#### Action item:
Using the entries that follow, collect the lines where the word "status" appears.

#### Exercise materials:
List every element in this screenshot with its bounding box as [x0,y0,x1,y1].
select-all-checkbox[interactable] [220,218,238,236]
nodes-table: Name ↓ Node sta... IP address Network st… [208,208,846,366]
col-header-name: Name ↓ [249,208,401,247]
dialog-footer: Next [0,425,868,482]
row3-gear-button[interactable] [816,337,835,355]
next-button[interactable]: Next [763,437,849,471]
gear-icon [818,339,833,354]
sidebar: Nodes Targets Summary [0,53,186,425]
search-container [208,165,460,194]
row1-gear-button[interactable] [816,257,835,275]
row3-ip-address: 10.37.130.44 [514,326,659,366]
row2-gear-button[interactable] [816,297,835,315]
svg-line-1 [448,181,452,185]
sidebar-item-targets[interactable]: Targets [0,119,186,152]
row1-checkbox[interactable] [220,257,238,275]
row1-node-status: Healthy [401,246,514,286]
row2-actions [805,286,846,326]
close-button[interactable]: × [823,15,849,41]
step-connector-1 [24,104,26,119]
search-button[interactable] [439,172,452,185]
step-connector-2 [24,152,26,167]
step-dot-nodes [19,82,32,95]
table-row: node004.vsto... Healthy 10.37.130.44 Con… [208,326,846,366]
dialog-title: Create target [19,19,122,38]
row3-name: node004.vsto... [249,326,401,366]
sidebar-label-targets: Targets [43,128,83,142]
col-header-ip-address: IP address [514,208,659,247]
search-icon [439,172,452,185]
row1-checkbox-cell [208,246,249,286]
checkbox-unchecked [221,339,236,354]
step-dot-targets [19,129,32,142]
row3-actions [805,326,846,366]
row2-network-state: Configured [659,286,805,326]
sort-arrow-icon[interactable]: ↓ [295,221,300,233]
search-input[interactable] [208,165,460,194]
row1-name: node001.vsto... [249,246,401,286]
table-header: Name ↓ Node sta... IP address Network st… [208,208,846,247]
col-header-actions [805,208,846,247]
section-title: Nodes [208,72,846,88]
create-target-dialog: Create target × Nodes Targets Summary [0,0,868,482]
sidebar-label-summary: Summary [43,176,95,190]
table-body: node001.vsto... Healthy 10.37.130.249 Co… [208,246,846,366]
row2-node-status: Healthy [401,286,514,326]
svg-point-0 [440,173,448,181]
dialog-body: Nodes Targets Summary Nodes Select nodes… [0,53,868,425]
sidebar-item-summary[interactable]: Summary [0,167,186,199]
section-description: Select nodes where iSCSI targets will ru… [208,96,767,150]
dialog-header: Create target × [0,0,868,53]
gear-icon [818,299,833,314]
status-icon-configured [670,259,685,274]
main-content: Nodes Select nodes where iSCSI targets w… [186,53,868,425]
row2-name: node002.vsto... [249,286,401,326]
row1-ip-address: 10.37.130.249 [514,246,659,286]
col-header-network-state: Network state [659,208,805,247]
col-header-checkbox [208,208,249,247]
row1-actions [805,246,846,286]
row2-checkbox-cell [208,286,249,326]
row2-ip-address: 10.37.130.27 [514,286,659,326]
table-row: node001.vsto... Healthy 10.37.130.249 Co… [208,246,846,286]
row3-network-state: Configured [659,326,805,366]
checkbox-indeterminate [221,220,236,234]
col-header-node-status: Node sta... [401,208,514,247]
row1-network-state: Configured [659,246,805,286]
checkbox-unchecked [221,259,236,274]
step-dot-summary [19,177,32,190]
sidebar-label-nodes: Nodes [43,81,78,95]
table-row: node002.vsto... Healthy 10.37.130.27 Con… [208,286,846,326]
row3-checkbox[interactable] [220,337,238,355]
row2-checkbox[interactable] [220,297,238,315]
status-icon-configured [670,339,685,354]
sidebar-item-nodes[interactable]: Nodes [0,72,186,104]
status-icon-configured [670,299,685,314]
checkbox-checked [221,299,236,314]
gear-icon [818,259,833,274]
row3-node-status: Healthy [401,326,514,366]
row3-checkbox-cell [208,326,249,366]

#### Exercise result:
row1-node-status: Healthy [401,246,514,286]
row2-node-status: Healthy [401,286,514,326]
status-icon-configured [670,259,685,274]
col-header-node-status: Node sta... [401,208,514,247]
status-icon-configured [670,339,685,354]
status-icon-configured [670,299,685,314]
row3-node-status: Healthy [401,326,514,366]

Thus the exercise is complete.